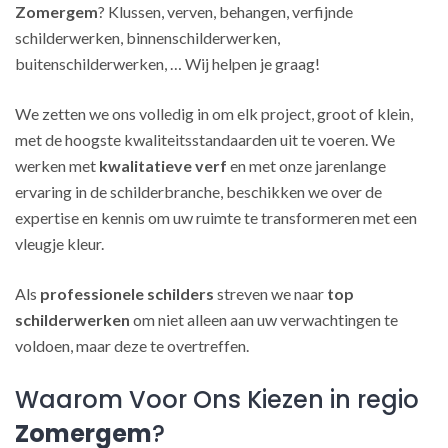
Zomergem
? Klussen, verven, behangen, verfijnde
schilderwerken, binnenschilderwerken,
buitenschilderwerken, … Wij helpen je graag!
We zetten we ons volledig in om elk project, groot of klein,
met de hoogste kwaliteitsstandaarden uit te voeren. We
werken met
kwalitatieve verf
en met onze jarenlange
ervaring in de schilderbranche, beschikken we over de
expertise en kennis om uw ruimte te transformeren met een
vleugje kleur.
Als
professionele schilders
streven we naar
top
schilderwerken
om niet alleen aan uw verwachtingen te
voldoen, maar deze te overtreffen.
Waarom Voor Ons Kiezen in regio
Zomergem
?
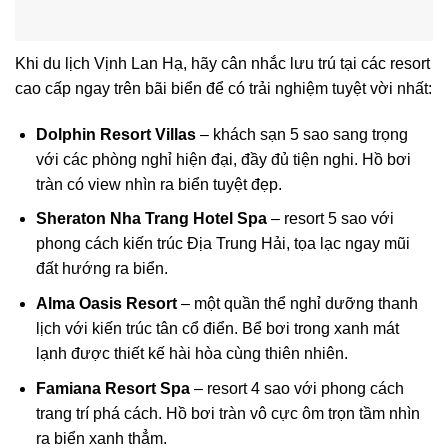
Khi du lịch Vịnh Lan Hạ, hãy cân nhắc lưu trú tại các resort
cao cấp ngay trên bãi biển để có trải nghiệm tuyệt vời nhất:
Dolphin Resort Villas
– khách sạn 5 sao sang trọng
với các phòng nghỉ hiện đại, đầy đủ tiện nghi. Hồ bơi
tràn có view nhìn ra biển tuyệt đẹp.
Sheraton Nha Trang Hotel Spa
– resort 5 sao với
phong cách kiến trúc Địa Trung Hải, tọa lạc ngay mũi
đất hướng ra biển.
Alma Oasis Resort
– một quần thể nghỉ dưỡng thanh
lịch với kiến trúc tân cổ điển. Bể bơi trong xanh mát
lạnh được thiết kế hài hòa cùng thiên nhiên.
Famiana Resort Spa
– resort 4 sao với phong cách
trang trí phá cách. Hồ bơi tràn vô cực ôm trọn tầm nhìn
ra biển xanh thẳm.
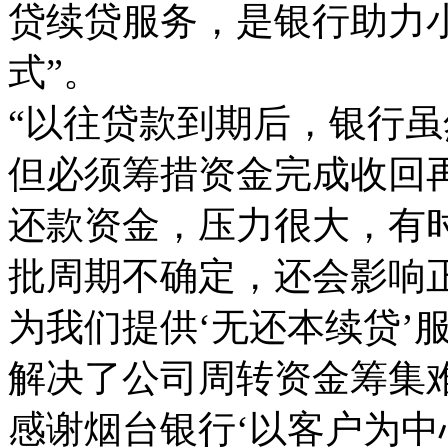
贷续贷服务，是银行助力
式”。
“以往贷款到期后，银行
但必须筹措资金完成收回
还款资金，压力很大，有时
批周期不确定，还会影响
为我们提供‘无还本续贷’
解决了公司周转资金筹集
感谢烟台银行‘以客户为中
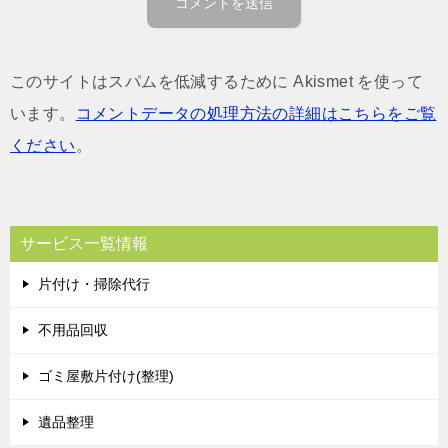
このサイトはスパムを低減するために Akismet を使って
います。
コメントデータの処理方法の詳細はこちらをご覧
ください
。
サービス一覧情報
片付け・掃除代行
不用品回収
ゴミ屋敷片付け(整理)
遺品整理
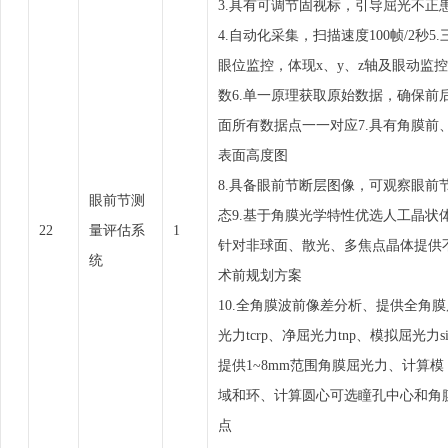
3.具有可调节固视标，引导屈光不正
4.自动化采集，扫描速度100帧/2秒5.
眼位监控，体现x、y、z轴及眼动监
数6.单一原理获取原始数据，确保前
面所有数据点一一对应7.具有角膜前
表面高度图
8.具备眼前节断层图像，可观察眼前
眼前节测
态9.基于角膜光学特性优选人工晶状
22
量评估系
1
针对非球面、散光、多焦点晶体提供
统
术前规划方案
10.全角膜波前像差分析、提供全角膜
光力tcrp、净屈光力tnp、模拟屈光力si
提供1~8mm范围角膜屈光力、计算模 
域和环、计算圆心可选瞳孔中心和角
点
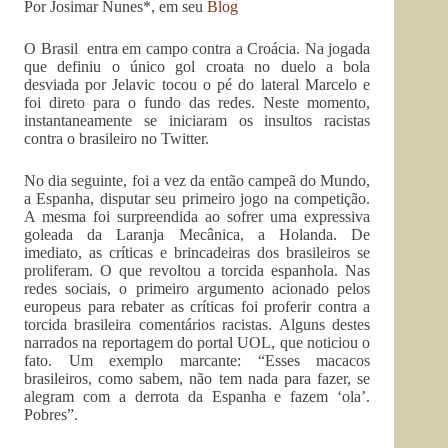
Por Josimar Nunes*, em seu
Blog
O Brasil entra em campo contra a Croácia. Na jogada
que definiu o único gol croata no duelo a bola
desviada por Jelavic tocou o pé do lateral Marcelo e
foi direto para o fundo das redes. Neste momento,
instantaneamente se iniciaram os insultos racistas
contra o brasileiro no Twitter.
No dia seguinte, foi a vez da então campeã do Mundo,
a Espanha, disputar seu primeiro jogo na competição.
A mesma foi surpreendida ao sofrer uma expressiva
goleada da Laranja Mecânica, a Holanda. De
imediato, as críticas e brincadeiras dos brasileiros se
proliferam. O que revoltou a torcida espanhola. Nas
redes sociais, o primeiro argumento acionado pelos
europeus para rebater as críticas foi proferir contra a
torcida brasileira comentários racistas. Alguns destes
narrados na reportagem do portal UOL, que noticiou o
fato. Um exemplo marcante: “Esses macacos
brasileiros, como sabem, não tem nada para fazer, se
alegram com a derrota da Espanha e fazem ‘ola’.
Pobres”.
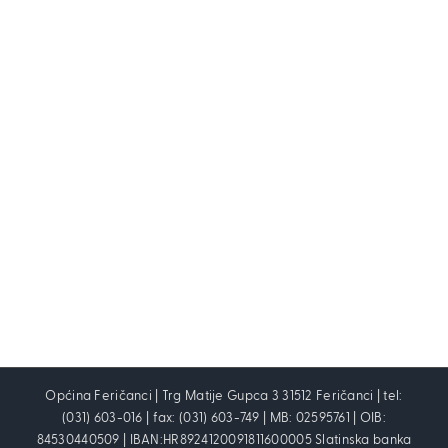
Općina Feričanci | Trg Matije Gupca 3 31512 Feričanci | tel:
(031) 603-016 | fax: (031) 603-749 | MB: 02595761 | OIB:
84530440509 | IBAN:HR8924120091811600005 Slatinska banka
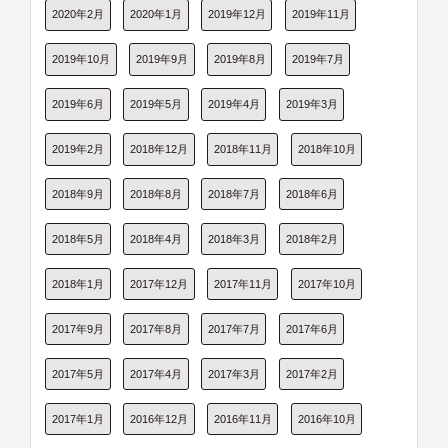
2020年2月
2020年1月
2019年12月
2019年11月
2019年10月
2019年9月
2019年8月
2019年7月
2019年6月
2019年5月
2019年4月
2019年3月
2019年2月
2018年12月
2018年11月
2018年10月
2018年9月
2018年8月
2018年7月
2018年6月
2018年5月
2018年4月
2018年3月
2018年2月
2018年1月
2017年12月
2017年11月
2017年10月
2017年9月
2017年8月
2017年7月
2017年6月
2017年5月
2017年4月
2017年3月
2017年2月
2017年1月
2016年12月
2016年11月
2016年10月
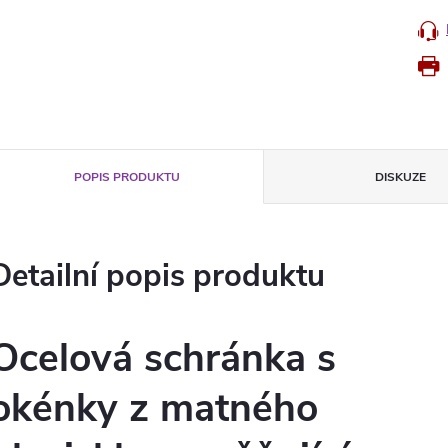
POPIS PRODUKTU
DISKUZE
Detailní popis produktu
Ocelová schránka s
okénky z matného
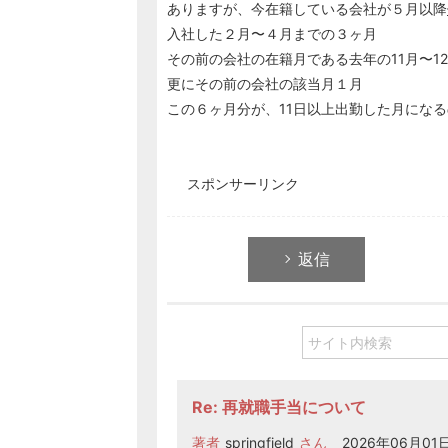
ありますが、今在籍している会社が５月以降
入社した２月〜４月までの３ヶ月
その前の会社の在籍月である去年の11月〜1
更にその前の会社の該当月１月
この６ヶ月分が、11日以上出勤した月にな
スポンサーリンク
返信
Re: 再就職手当について
著者
springfield
さん
2026年06月01日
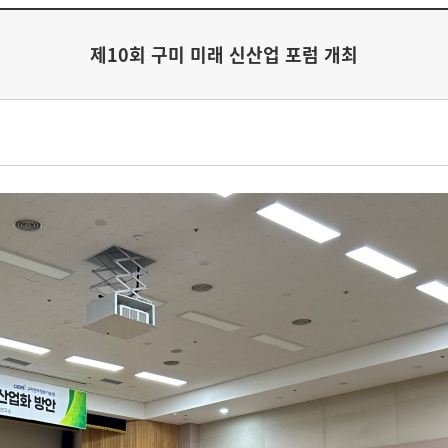
제10회 구미 미래 신산업 포럼 개최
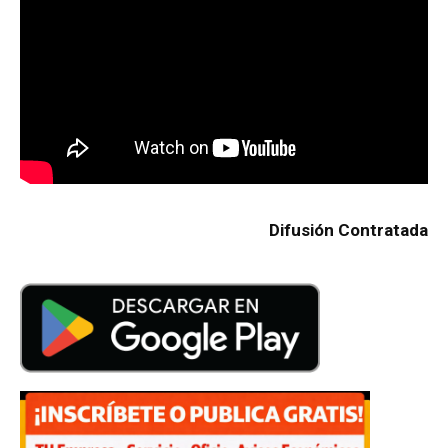
Difusión Contratada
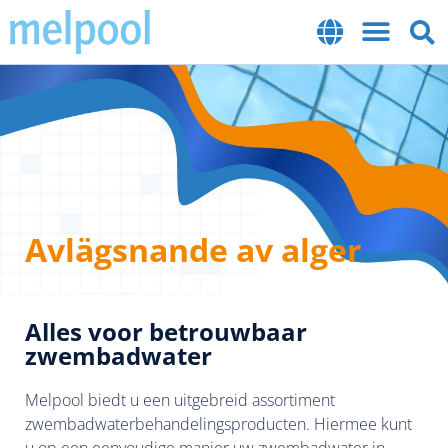
Avlägsnande av alger
Alles voor betrouwbaar
zwembadwater
Melpool biedt u een uitgebreid assortiment
zwembadwaterbehandelingsproducten. Hiermee kunt
u op een eenvoudige manier uw zwembadwater in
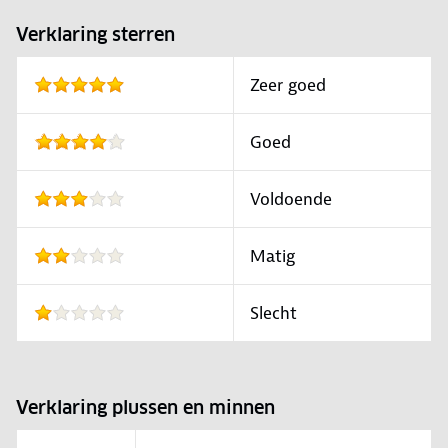
Verklaring sterren
Zeer goed
Goed
Voldoende
Matig
Slecht
Verklaring plussen en minnen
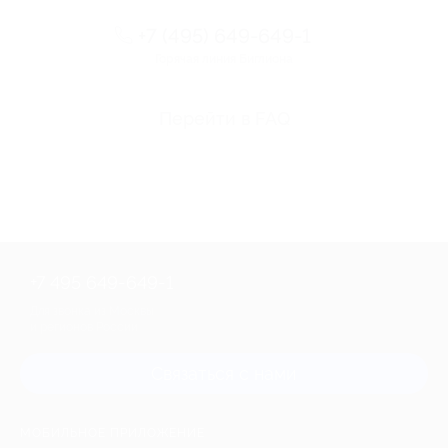
+7 (495) 649-649-1
Горячая линия Биглиона
Перейти в FAQ
+7 495 649-649-1
Для звонка из Москвы
и регионов России
Связаться с нами
МОБИЛЬНОЕ ПРИЛОЖЕНИЕ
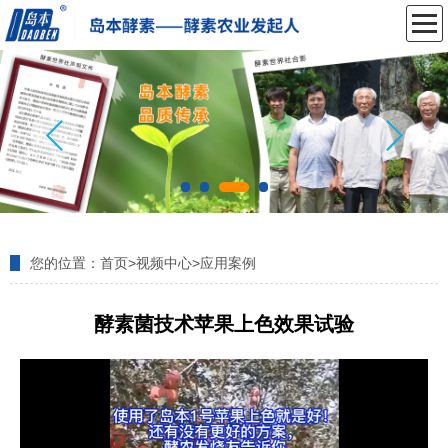
您的位置：
首页
>
视频中心
>
应用案例
酵素菌技术苹果上色效果试验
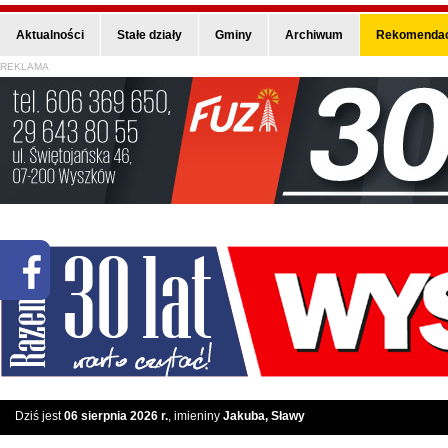
Aktualności
Stałe działy
Gminy
Archiwum
Rekomendac
REKLAMA
Dziś jest
06 sierpnia 2026 r.
, imieniny
Jakuba, Sławy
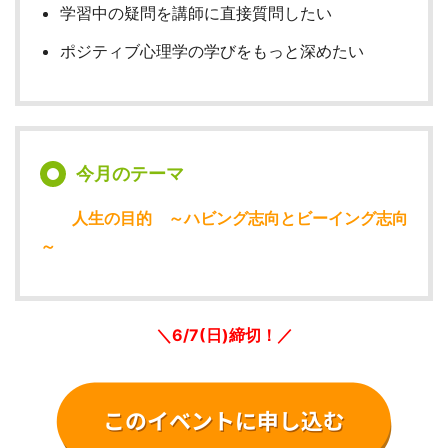
学習中の疑問を講師に直接質問したい
ポジティブ心理学の学びをもっと深めたい
今月のテーマ
人生の目的 ～ハビング志向とビーイング志向
～
＼6/7(日
)締切！／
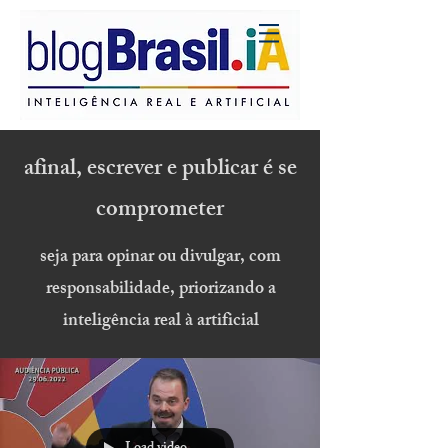
afinal, escrever e publicar é se
comprometer
seja para opinar ou divulgar, com
responsabilidade, priorizando a
inteligência real à artificial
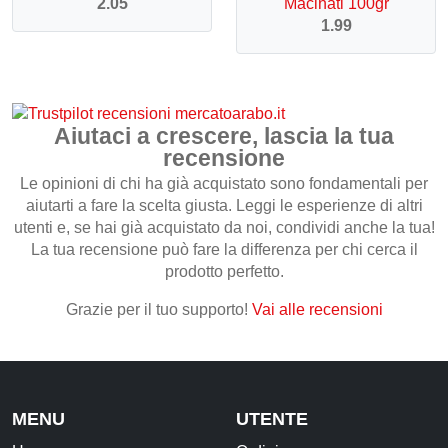
2.05
Macinati 100gr
1.99
Aiutaci a crescere, lascia la tua
recensione
Le opinioni di chi ha già acquistato sono fondamentali per
aiutarti a fare la scelta giusta. Leggi le esperienze di altri
utenti e, se hai già acquistato da noi, condividi anche la tua!
La tua recensione può fare la differenza per chi cerca il
prodotto perfetto.
Grazie per il tuo supporto!
Vai alle recensioni
MENU
UTENTE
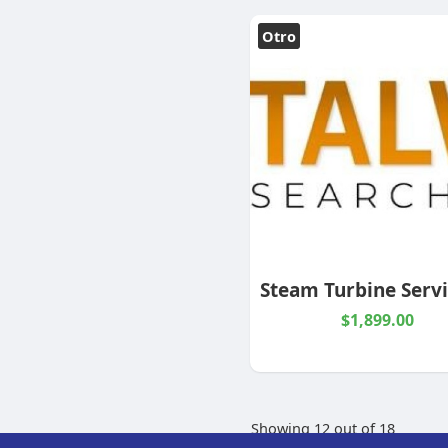
Otro
$1,899.00
Showing 12 out of 18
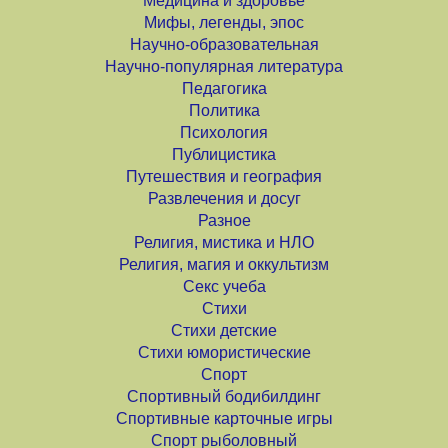
Медицина и здоровье
Мифы, легенды, эпос
Научно-образовательная
Научно-популярная литература
Педагогика
Политика
Психология
Публицистика
Путешествия и география
Развлечения и досуг
Разное
Религия, мистика и НЛО
Религия, магия и оккультизм
Секс учеба
Стихи
Стихи детские
Стихи юмористические
Спорт
Спортивный бодибилдинг
Спортивные карточные игры
Спорт рыболовный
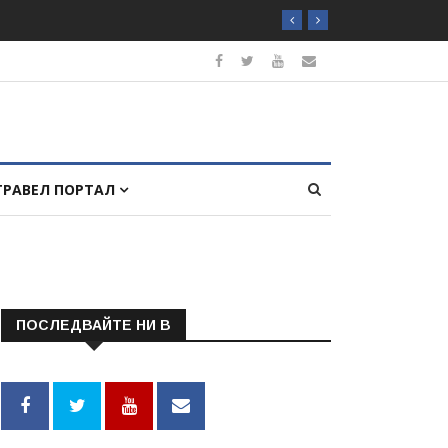
ТРАВЕЛ ПОРТАЛ
ПОСЛЕДВАЙТЕ НИ В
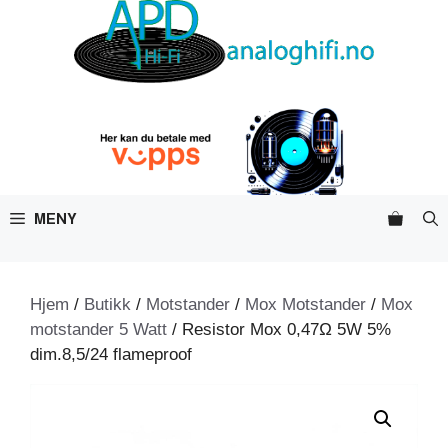
Hopp
til
innhold
MENY
Hjem
/
Butikk
/
Motstander
/
Mox Motstander
/
Mox
motstander 5 Watt
/ Resistor Mox 0,47Ω 5W 5%
dim.8,5/24 flameproof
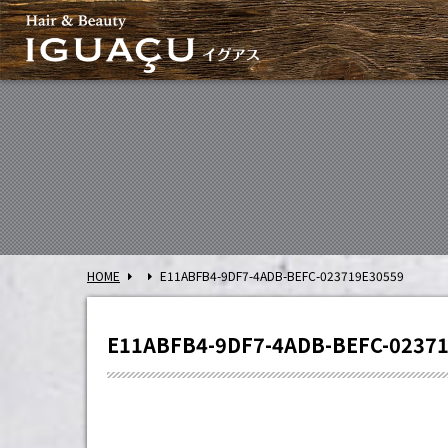
HOME
E11ABFB4-9DF7-4ADB-BEFC-023719E30559
E11ABFB4-9DF7-4ADB-BEFC-0237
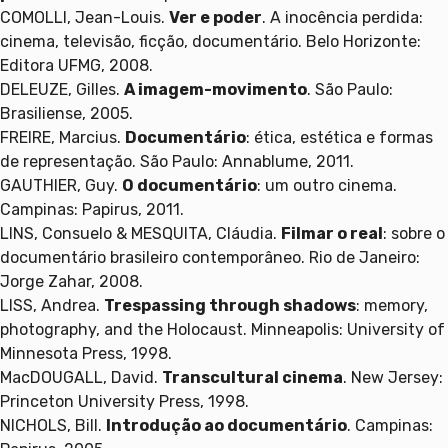
COMOLLI, Jean-Louis.
Ver e poder
. A inocência perdida:
cinema, televisão, ficção, documentário. Belo Horizonte:
Editora UFMG, 2008.
DELEUZE, Gilles.
A imagem-movimento
. São Paulo:
Brasiliense, 2005.
FREIRE, Marcius.
Documentário
: ética, estética e formas
de representação. São Paulo: Annablume, 2011.
GAUTHIER, Guy.
O documentário
: um outro cinema.
Campinas: Papirus, 2011.
LINS, Consuelo & MESQUITA, Cláudia.
Filmar o real
: sobre o
documentário brasileiro contemporâneo. Rio de Janeiro:
Jorge Zahar, 2008.
LISS, Andrea.
Trespassing through shadows
: memory,
photography, and the Holocaust. Minneapolis: University of
Minnesota Press, 1998.
MacDOUGALL, David.
Transcultural cinema
. New Jersey:
Princeton University Press, 1998.
NICHOLS, Bill.
Introdução ao documentário
. Campinas:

Assigned task: Say the number of data lines holding "Научно", without any other words.

Reply to the task: 2